Washington, DC – A new BPC analysis of publicly available data finds that the expiration of enhanced unemployment insurance benefits has resulted in a nearly 90 percentage point decrease in the wage replacement rate for a median-income unemployed American worker. Reintroducing the $600 supplement without modifications, however, would result in the median-income unemployed worker continuing to receive weekly benefits equivalent to 138% of their previous earnings, with lower-income unemployed workers in many states collecting more than twice as much as their counterparts still in the workforce.

These findings further underscore the need for Congress to negotiate a compromise on expanded UI benefits, a key part of the discussions underway on the next round of COVID-19 relief.

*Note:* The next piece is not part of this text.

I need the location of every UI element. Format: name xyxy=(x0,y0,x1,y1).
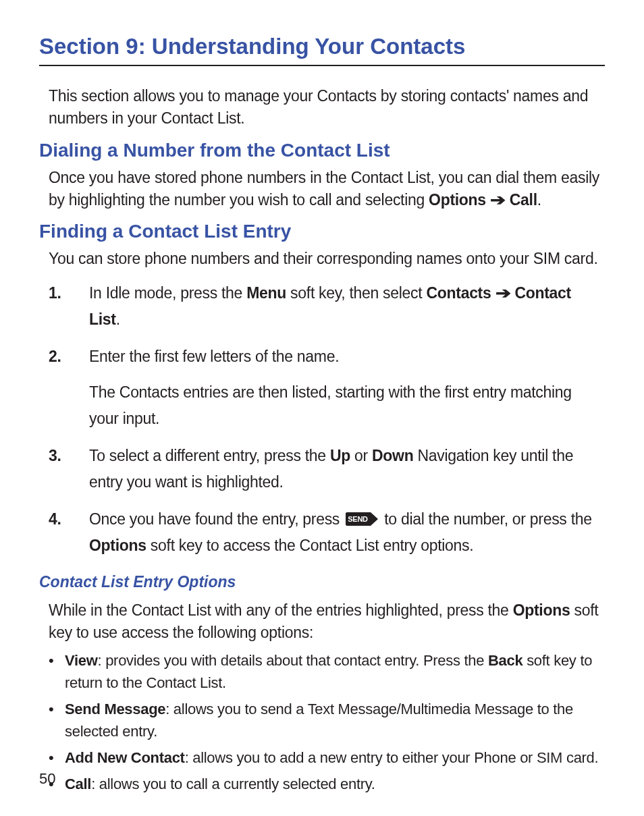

BPC recommends establishing the weekly federal supplement at $400 for the coming months to provide workers with substantial financial assistance, while beginning to rebalance incentives toward work. Pairing this extension with another round of Recovery Rebates (“direct payments”) would ensure that most households on UI do not face any significant change to their financial circumstances and that the economy does not face a large drop in demand at a time of ongoing weakness and uncertainty. And as our analysis shows, the median worker would continue to receive weekly payments slightly higher than their pre-pandemic wages for the next couple months.

Negotiators on both sides of the UI debate have empirical support, but 30 million displaced Americans—not to mention the U.S. economy—cannot afford to wait any longer. Congress must prioritize reaching an agreement promptly to support struggling households and ensure the long-term health of the economy.